[DATA TO USE — start]

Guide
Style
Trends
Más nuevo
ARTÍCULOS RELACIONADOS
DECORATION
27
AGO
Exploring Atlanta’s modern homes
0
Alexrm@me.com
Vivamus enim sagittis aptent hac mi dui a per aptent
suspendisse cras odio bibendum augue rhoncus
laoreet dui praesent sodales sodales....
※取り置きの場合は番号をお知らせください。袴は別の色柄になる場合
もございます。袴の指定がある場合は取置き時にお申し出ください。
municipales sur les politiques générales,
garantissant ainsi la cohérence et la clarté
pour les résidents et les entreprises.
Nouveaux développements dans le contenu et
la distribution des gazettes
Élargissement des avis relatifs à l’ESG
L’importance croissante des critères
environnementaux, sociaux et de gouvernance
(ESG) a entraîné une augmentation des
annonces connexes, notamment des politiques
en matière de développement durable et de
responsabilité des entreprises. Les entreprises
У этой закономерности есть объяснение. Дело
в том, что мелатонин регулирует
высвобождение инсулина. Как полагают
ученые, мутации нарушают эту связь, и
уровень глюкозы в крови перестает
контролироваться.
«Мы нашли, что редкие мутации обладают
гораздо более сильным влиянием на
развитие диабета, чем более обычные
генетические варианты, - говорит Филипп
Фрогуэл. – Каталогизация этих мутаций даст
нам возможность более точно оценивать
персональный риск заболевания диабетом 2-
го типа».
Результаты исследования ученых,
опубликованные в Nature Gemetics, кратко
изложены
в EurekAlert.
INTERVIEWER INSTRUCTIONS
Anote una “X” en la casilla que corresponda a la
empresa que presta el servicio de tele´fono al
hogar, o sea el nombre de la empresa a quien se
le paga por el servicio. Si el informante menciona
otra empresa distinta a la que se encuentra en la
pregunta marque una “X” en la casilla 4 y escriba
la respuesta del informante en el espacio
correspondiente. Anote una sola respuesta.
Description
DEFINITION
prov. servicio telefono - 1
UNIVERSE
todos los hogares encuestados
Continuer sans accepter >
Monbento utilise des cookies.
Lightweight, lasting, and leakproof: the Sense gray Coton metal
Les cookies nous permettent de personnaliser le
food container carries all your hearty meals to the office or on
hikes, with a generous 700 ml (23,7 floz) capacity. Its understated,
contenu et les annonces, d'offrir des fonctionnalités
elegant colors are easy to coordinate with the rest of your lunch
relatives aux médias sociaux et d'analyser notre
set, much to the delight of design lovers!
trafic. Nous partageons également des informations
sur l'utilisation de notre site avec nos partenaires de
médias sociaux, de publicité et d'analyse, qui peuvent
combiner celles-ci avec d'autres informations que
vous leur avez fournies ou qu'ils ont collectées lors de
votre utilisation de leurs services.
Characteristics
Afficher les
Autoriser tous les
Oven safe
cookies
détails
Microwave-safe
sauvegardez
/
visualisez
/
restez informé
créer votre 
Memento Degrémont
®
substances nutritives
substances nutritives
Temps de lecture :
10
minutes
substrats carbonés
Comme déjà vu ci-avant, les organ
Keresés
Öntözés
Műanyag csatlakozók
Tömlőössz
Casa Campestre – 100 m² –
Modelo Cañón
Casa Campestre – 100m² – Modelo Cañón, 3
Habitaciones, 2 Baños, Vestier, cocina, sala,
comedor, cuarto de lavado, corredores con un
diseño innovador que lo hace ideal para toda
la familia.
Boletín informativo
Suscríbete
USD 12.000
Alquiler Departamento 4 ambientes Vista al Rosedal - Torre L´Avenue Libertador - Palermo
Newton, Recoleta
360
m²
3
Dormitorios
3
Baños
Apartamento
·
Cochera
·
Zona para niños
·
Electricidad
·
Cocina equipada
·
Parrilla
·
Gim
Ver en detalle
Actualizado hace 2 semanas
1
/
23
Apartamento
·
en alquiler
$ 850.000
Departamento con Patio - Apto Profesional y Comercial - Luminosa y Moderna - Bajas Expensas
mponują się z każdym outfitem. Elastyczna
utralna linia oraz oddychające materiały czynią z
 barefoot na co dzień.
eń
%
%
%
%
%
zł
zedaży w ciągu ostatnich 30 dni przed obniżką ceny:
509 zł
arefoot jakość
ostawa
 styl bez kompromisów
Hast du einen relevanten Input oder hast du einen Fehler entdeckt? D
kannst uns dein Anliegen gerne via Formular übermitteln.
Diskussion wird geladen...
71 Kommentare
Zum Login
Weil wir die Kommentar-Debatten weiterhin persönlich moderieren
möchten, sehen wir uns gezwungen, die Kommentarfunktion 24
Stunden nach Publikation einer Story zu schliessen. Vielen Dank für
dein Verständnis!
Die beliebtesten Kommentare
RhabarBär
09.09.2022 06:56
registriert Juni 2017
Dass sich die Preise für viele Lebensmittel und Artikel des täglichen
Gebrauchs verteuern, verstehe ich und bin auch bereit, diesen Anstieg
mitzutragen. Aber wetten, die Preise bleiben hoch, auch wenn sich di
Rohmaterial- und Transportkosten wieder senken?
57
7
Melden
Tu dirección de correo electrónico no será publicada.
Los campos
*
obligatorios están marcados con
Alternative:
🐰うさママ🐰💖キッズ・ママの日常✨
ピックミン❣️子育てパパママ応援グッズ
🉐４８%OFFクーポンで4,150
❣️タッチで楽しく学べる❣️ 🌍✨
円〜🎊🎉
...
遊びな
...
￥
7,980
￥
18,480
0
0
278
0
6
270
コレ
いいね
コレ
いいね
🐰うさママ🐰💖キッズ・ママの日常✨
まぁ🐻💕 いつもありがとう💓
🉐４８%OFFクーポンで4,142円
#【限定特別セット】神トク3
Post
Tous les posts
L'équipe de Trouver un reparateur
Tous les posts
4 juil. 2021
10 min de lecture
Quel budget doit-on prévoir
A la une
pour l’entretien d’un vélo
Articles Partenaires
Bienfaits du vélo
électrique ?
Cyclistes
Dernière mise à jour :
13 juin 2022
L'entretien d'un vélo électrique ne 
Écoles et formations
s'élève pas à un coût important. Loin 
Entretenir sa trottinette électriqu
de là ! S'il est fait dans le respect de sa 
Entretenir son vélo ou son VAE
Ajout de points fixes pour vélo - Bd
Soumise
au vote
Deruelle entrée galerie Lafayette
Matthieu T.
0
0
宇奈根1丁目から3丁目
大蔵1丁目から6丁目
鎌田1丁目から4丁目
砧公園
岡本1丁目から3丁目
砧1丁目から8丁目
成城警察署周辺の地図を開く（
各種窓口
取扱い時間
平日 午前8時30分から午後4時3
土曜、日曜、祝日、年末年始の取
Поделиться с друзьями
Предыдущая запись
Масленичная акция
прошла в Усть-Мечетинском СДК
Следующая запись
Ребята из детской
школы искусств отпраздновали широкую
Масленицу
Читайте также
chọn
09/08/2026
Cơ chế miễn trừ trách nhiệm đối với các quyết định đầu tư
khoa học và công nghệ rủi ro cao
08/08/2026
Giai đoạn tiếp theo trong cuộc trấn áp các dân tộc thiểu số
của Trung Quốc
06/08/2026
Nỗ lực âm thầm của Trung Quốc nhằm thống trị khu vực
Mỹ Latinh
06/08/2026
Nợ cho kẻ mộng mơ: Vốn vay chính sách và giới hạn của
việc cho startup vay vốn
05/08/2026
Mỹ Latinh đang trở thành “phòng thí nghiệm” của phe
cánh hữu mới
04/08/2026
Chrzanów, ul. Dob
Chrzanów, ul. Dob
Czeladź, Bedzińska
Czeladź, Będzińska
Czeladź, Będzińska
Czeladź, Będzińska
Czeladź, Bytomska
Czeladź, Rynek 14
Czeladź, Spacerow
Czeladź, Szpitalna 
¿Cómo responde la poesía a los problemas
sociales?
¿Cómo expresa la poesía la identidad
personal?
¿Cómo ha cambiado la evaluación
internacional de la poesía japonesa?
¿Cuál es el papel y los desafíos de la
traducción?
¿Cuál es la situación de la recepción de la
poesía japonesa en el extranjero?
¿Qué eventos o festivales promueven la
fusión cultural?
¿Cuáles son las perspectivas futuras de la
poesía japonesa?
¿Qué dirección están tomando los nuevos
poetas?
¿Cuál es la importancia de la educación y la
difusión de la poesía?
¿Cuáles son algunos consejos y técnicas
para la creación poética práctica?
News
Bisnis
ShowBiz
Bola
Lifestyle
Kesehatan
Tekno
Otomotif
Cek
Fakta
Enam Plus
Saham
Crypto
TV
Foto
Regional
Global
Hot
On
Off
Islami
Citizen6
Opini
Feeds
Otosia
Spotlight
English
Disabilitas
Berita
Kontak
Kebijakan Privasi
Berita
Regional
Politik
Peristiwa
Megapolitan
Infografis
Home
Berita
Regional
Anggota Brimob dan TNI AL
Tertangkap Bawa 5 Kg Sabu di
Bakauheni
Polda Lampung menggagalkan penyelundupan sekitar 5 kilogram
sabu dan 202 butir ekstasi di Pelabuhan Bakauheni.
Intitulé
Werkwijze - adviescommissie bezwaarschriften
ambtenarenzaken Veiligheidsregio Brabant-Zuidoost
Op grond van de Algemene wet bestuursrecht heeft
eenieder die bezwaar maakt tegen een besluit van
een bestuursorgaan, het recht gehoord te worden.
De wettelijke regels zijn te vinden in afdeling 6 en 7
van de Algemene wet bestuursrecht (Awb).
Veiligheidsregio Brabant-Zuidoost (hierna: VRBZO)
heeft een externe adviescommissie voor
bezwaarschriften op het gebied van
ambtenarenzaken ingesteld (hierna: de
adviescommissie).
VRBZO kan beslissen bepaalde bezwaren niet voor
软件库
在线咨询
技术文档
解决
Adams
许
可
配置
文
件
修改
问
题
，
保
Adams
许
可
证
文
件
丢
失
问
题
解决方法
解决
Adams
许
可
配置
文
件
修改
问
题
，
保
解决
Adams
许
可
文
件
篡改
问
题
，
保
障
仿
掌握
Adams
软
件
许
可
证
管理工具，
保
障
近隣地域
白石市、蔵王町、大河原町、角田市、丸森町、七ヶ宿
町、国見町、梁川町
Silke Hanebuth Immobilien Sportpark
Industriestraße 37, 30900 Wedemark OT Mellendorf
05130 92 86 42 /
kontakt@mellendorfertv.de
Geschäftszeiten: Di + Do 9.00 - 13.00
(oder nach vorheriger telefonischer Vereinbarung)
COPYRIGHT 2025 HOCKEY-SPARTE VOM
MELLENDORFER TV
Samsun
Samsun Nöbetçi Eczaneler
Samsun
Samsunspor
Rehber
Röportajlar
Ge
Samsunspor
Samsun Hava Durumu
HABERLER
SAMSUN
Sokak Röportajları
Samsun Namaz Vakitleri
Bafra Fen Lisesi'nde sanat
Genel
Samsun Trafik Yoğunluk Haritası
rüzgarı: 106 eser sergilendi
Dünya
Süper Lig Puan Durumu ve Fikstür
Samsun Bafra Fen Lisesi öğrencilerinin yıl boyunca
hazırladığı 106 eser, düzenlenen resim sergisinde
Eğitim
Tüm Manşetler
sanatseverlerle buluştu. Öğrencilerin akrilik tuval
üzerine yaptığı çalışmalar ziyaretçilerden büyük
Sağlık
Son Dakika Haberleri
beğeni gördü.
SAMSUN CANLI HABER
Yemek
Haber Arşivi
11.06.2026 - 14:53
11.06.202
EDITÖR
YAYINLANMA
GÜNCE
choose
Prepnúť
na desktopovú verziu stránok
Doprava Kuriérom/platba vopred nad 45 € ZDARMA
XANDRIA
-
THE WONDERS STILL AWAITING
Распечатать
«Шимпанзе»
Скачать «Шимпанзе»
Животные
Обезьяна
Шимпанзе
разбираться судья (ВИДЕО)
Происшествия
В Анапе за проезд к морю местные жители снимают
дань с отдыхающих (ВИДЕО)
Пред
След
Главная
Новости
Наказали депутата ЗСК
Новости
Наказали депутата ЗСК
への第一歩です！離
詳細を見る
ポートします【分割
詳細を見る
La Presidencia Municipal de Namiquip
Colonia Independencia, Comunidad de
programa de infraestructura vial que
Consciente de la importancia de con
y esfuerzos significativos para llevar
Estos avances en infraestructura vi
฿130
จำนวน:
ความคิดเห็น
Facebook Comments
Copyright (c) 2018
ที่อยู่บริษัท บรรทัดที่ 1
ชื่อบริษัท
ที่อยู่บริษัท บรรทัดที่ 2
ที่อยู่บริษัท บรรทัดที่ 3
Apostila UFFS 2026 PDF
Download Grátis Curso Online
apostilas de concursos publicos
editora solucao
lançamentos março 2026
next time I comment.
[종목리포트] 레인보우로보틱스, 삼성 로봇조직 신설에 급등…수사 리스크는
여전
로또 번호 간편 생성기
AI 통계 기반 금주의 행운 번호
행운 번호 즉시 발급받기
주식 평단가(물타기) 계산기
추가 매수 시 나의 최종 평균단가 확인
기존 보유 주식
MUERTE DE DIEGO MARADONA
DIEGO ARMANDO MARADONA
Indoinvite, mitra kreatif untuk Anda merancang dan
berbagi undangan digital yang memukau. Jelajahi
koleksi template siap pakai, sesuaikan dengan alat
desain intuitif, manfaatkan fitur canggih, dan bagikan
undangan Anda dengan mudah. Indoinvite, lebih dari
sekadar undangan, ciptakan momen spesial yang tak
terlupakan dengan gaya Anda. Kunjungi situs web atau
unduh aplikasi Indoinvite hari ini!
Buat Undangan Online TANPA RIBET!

[DATA TO USE — finish]

◆ **YOUR INSTRUCTIONS**
From the records above, repeat exactly the lines from the one with "Tertangkap Bawa 5 Kg Sabu di" through the one with "ambtenarenzaken Veiligheidsregio Brabant-Zuidoost", both included.

◆ **ANSWER SECTION**
Tertangkap Bawa 5 Kg Sabu di
Bakauheni
Polda Lampung menggagalkan penyelundupan sekitar 5 kilogram
sabu dan 202 butir ekstasi di Pelabuhan Bakauheni.
Intitulé
Werkwijze - adviescommissie bezwaarschriften
ambtenarenzaken Veiligheidsregio Brabant-Zuidoost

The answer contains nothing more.